More than 3000 people have gathered to passively protest a housing development at Ihumātao.
There were waiata and karakia this morning, as the occupation entered its sixth day.
A sermon is underway, after mana whenua welcomed religious groups to come and pray for the land. The mood continues to remain peaceful and relaxed.
Members of the Muslim community are expected to arrive later this afternoon to tautoko, or support, the cause.
Meanwhile, tamariki are getting their facepainted, a morning yoga session is underway, and whānau groups are warming up around fire pits.
Rā ono at Ihumātao. Another morning of passive resistance here with face painting and friendly faces on arrival. Religious groups are being invited to come and karakia over the whenua today @TeManuKorihi pic.twitter.com/zVWBNglHoo— Meriana Johnsen (@MerianaJ) July 27, 2019
As darkness fell and a bitter chill set in last night, thousands stayed.
Cannot put into words how peaceful and calm the mauri at Ihumātao is right now.
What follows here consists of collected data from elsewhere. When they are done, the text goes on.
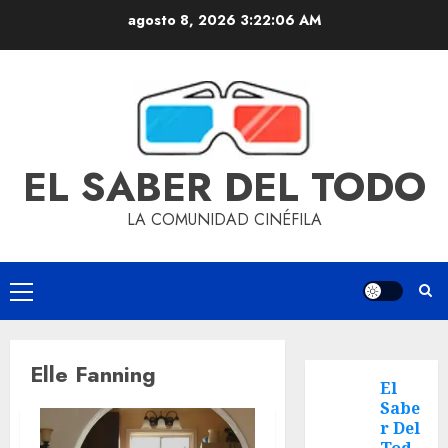
agosto 8, 2026
3:22:06 AM
EL SABER DEL TODO
LA COMUNIDAD CINÉFILA
Elle Fanning
El
Sabe
r Del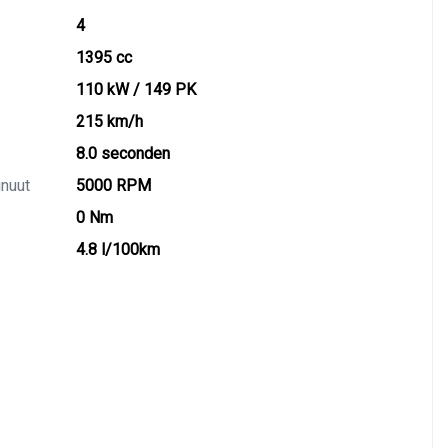
4
1395 cc
110 kW / 149 PK
215 km/h
8.0 seconden
inuut
5000 RPM
0 Nm
4.8 l/100km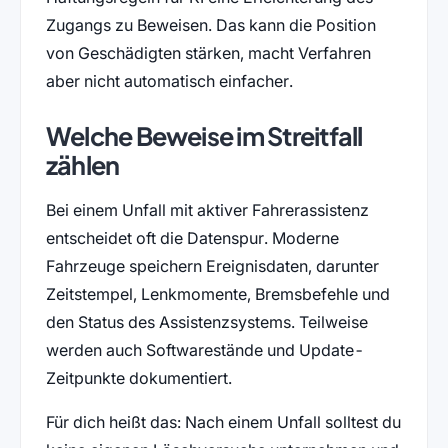
Zugangs zu Beweisen. Das kann die Position
von Geschädigten stärken, macht Verfahren
aber nicht automatisch einfacher.
Welche Beweise im Streitfall
zählen
Bei einem Unfall mit aktiver Fahrerassistenz
entscheidet oft die Datenspur. Moderne
Fahrzeuge speichern Ereignisdaten, darunter
Zeitstempel, Lenkmomente, Bremsbefehle und
den Status des Assistenzsystems. Teilweise
werden auch Softwarestände und Update-
Zeitpunkte dokumentiert.
Für dich heißt das: Nach einem Unfall solltest du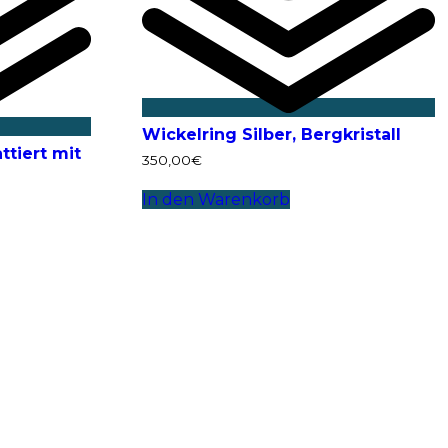
Wickelring Silber, Bergkristall
ttiert mit
350,00
€
In den Warenkorb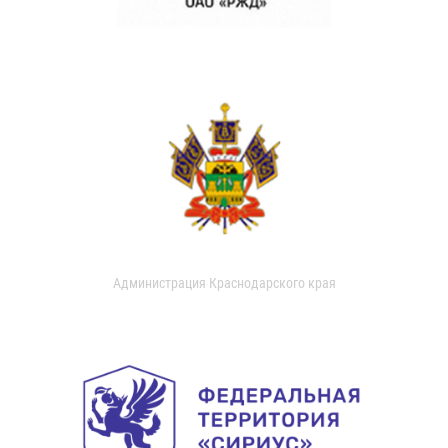
Администрация Краснодарского края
This video may give you an idea. pic.twitter.com/v0sCLxZeYY— Te Aniwa Hurihanganui (@teaniwahuri) July 27, 2019
At the frontline, just metres away from the police line, Stan Walker, soul singer Teeks and roots artist Troy Kingi sang to the crowd, many clutching blankets.
Each singer took a moment to talk about their support for the protests. Stan Walker said he was grateful to be at the site where people have fought tirelessly to defend their land.
Fires were lit, and in dozens of marquees kaimahi (workers) were handing out kai, hot drinks and blankets - all for free, or a koha donation.
Children were dancing and singing, and others playing guitar, before the main event.
* Read more: Why Ihumātao is being occupied by 'protectors'
Some see this as part of a growing global fight for recognition and protection of indigenous land rights.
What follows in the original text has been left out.